* _EXERCISE OBJECTIVE_
In the listing below, print exactly the lines between the line holding "lm ukir ini" and the line holding "gkapi dengan tali di bagian", inclusive, and no more.
Start of SUPPLIED RECORDS
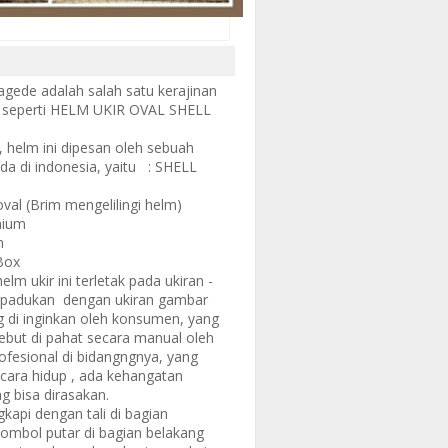
agede adalah salah satu kerajinan
.
seperti HELM UKIR OVAL SHELL
 helm ini dipesan oleh sebuah
a di indonesia, yaitu
: SHELL
Brim mengelilingi helm)
ium
m
Box
lm ukir ini terletak pada ukiran -
 dipadukan dengan ukiran gambar
 di inginkan oleh konsumen, yang
sebut di pahat secara manual oleh
ofesional di bidangngnya, yang
cara hidup , ada kehangatan
ng bisa dirasakan.
gkapi dengan tali di bagian
tombol putar di bagian belakang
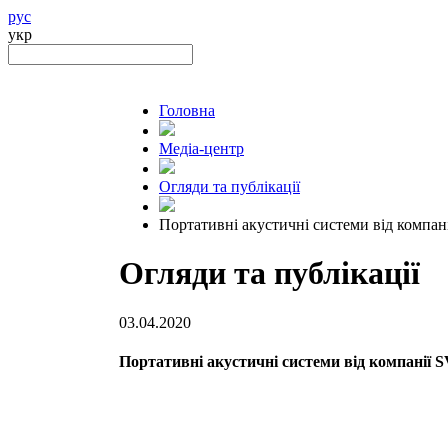
рус
укр
Головна
Медіа-центр
Огляди та публікації
Портативні акустичні системи від компа
Огляди та публікації
03.04.2020
Портативні акустичні системи від компанії 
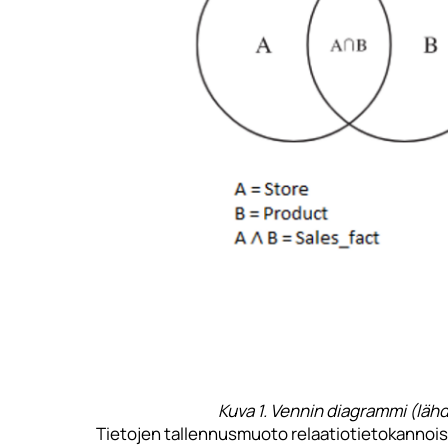
Kuva 1. Vennin diagrammi (läh
Tietojen tallennusmuoto relaatiotietokannoissa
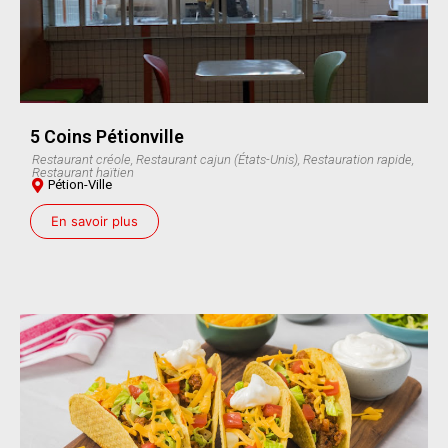
5 Coins Pétionville
Restaurant créole, Restaurant cajun (États-Unis), Restauration rapide,
Restaurant haïtien
Pétion-Ville
En savoir plus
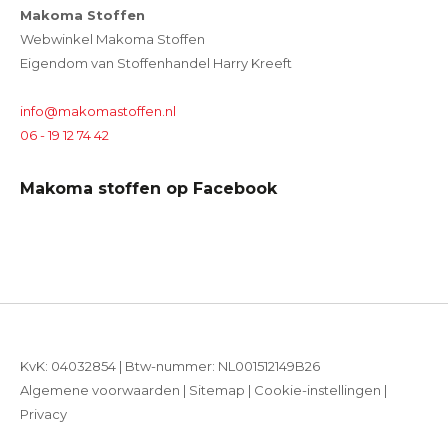
Makoma Stoffen
Webwinkel Makoma Stoffen
Eigendom van Stoffenhandel Harry Kreeft
info@makomastoffen.nl
06 - 19 12 74 42
Makoma stoffen op Facebook
KvK: 04032854 | Btw-nummer: NL001512149B26
Algemene voorwaarden
|
Sitemap
|
Cookie-instellingen
|
Privacy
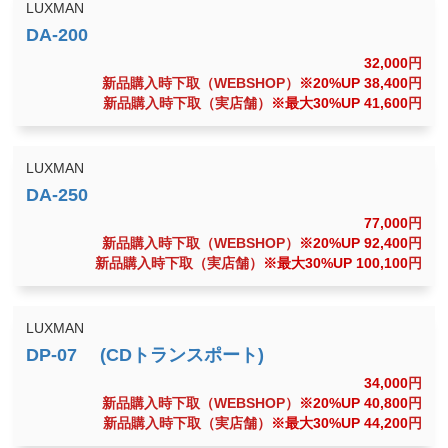
LUXMAN
32,000
円
新品購入時下取（WEBSHOP）
※20%UP 38,400
円
新品購入時下取（実店舗）
※最大30%UP 41,600
円
LUXMAN
77,000
円
新品購入時下取（WEBSHOP）
※20%UP 92,400
円
新品購入時下取（実店舗）
※最大30%UP 100,100
円
LUXMAN
34,000
円
新品購入時下取（WEBSHOP）
※20%UP 40,800
円
新品購入時下取（実店舗）
※最大30%UP 44,200
円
End of SUPPLIED RECORDS
* _SOLUTION TO THIS EXERCISE_
lm ukir ini terletak pada ukiran -
 dipadukan dengan ukiran gambar
 di inginkan oleh konsumen, yang
sebut di pahat secara manual oleh
ofesional di bidangngnya, yang
cara hidup , ada kehangatan
ng bisa dirasakan.
gkapi dengan tali di bagian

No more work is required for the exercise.